> _ACTION ITEM_
Give back each entry exactly as written, apart from the pictures.

> _SUPPLIED DATA_
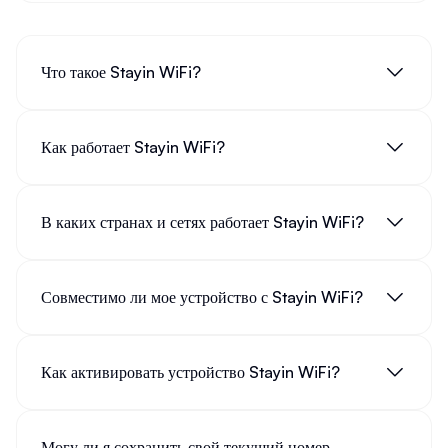
Что такое Stayin WiFi?
Как работает Stayin WiFi?
В каких странах и сетях работает Stayin WiFi?
Совместимо ли мое устройство с Stayin WiFi?
Как активировать устройство Stayin WiFi?
Могу ли я сохранить свой текущий номер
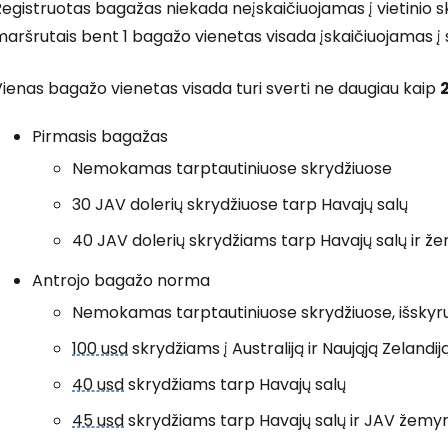
egistruotas bagažas niekada neįskaičiuojamas į vietinio sk
... pasaulinė kelionių bendruomenė
aršrutais bent 1 bagažo vienetas visada įskaičiuojamas į 
ienas bagažo vienetas visada turi sverti ne daugiau kaip
Pirmasis bagažas
T
Nemokamas tarptautiniuose skrydžiuose
30 JAV dolerių skrydžiuose tarp Havajų salų
40 JAV dolerių skrydžiams tarp Havajų salų ir ž
Antrojo bagažo norma
Nemokamas tarptautiniuose skrydžiuose, išskyrus 
100 usd
skrydžiams į Australiją ir Naująją Zelandij
40 usd
skrydžiams tarp Havajų salų
45 usd
skrydžiams tarp Havajų salų ir JAV žemyn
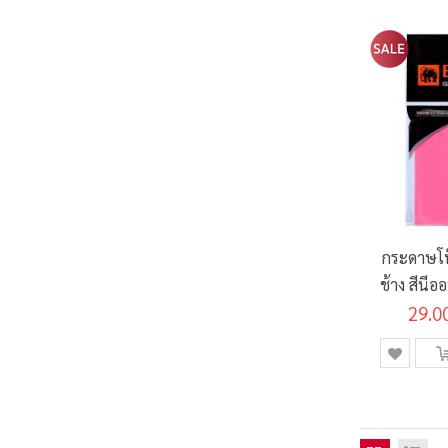
กระดาษโ
ช้าง สีนีอ
29.0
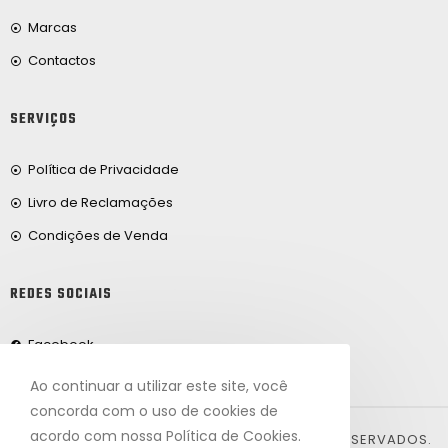
Marcas
Contactos
SERVIÇOS
Política de Privacidade
Livro de Reclamações
Condições de Venda
REDES SOCIAIS
Facebook
Ao continuar a utilizar este site, você
concorda com o uso de cookies de
acordo com nossa Política de Cookies.
© 2024, FRIBEIRO.COM. TODOS OS DIREITOS RESERVADOS.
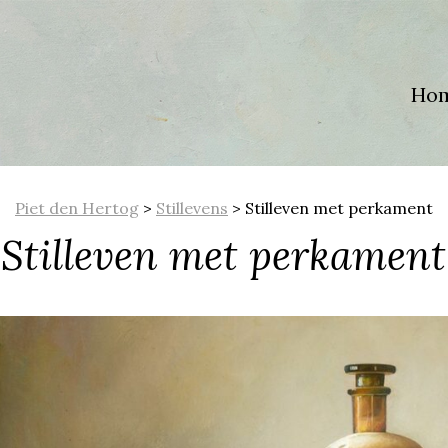
Ho
Piet den Hertog
>
Stillevens
>
Stilleven met perkament
Stilleven met perkament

> _SOLUTION TO THE EXERCISE_
Что такое Stayin WiFi?
Как работает Stayin WiFi?
В каких странах и сетях работает Stayin WiFi?
Совместимо ли мое устройство с Stayin WiFi?
Как активировать устройство Stayin WiFi?
Могу ли я сохранить свой текущий номер
egistruotas bagažas niekada neįskaičiuojamas į vietinio sk
... pasaulinė kelionių bendruomenė
aršrutais bent 1 bagažo vienetas visada įskaičiuojamas į 
ienas bagažo vienetas visada turi sverti ne daugiau kaip
Pirmasis bagažas
T
Nemokamas tarptautiniuose skrydžiuose
30 JAV dolerių skrydžiuose tarp Havajų salų
40 JAV dolerių skrydžiams tarp Havajų salų ir ž
Antrojo bagažo norma
Nemokamas tarptautiniuose skrydžiuose, išskyrus 
100 usd
skrydžiams į Australiją ir Naująją Zelandij
40 usd
skrydžiams tarp Havajų salų
45 usd
skrydžiams tarp Havajų salų ir JAV žemyn
กระดาษโ
ช้าง สีนีอ
29.0
Marcas
Contactos
SERVIÇOS
Política de Privacidade
Livro de Reclamações
Condições de Venda
REDES SOCIAIS
Facebook
Ao continuar a utilizar este site, você
concorda com o uso de cookies de
acordo com nossa Política de Cookies.
© 2024, FRIBEIRO.COM. TODOS OS DIREITOS RESERVADOS.
Ho
Piet den Hertog
>
Stillevens
>
Stilleven met perkament
Stilleven met perkament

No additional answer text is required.